(Stored items)
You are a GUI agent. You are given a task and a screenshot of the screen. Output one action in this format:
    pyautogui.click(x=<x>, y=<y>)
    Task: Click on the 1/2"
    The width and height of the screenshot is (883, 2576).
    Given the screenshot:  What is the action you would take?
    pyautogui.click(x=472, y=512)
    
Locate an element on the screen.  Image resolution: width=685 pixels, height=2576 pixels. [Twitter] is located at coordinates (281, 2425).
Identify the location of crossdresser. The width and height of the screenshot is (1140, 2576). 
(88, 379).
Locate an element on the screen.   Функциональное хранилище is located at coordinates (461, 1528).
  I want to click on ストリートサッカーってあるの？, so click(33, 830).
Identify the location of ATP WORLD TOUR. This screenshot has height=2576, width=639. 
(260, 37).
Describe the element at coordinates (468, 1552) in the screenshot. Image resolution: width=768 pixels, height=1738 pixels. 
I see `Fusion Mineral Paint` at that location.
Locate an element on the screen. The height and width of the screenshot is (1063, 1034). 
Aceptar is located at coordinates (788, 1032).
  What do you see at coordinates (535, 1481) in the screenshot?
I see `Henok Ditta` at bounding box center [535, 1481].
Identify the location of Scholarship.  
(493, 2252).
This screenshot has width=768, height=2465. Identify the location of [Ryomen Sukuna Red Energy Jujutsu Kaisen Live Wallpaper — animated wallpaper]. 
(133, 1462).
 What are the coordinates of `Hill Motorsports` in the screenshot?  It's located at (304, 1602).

• _Problem requirements_
An exact repetition of all the records above is required.

• _Exercise answer_
You are a GUI agent. You are given a task and a screenshot of the screen. Output one action in this format:
    pyautogui.click(x=<x>, y=<y>)
    Task: Click on the 1/2"
    The width and height of the screenshot is (883, 2576).
    Given the screenshot:  What is the action you would take?
    pyautogui.click(x=472, y=512)
    
Locate an element on the screen.  Image resolution: width=685 pixels, height=2576 pixels. [Twitter] is located at coordinates (281, 2425).
Identify the location of crossdresser. The width and height of the screenshot is (1140, 2576). 
(88, 379).
Locate an element on the screen.   Функциональное хранилище is located at coordinates (461, 1528).
  I want to click on ストリートサッカーってあるの？, so click(33, 830).
Identify the location of ATP WORLD TOUR. This screenshot has height=2576, width=639. 
(260, 37).
Describe the element at coordinates (468, 1552) in the screenshot. Image resolution: width=768 pixels, height=1738 pixels. 
I see `Fusion Mineral Paint` at that location.
Locate an element on the screen. The height and width of the screenshot is (1063, 1034). 
Aceptar is located at coordinates (788, 1032).
  What do you see at coordinates (535, 1481) in the screenshot?
I see `Henok Ditta` at bounding box center [535, 1481].
Identify the location of Scholarship.  
(493, 2252).
This screenshot has width=768, height=2465. Identify the location of [Ryomen Sukuna Red Energy Jujutsu Kaisen Live Wallpaper — animated wallpaper]. 
(133, 1462).
 What are the coordinates of `Hill Motorsports` in the screenshot?  It's located at (304, 1602).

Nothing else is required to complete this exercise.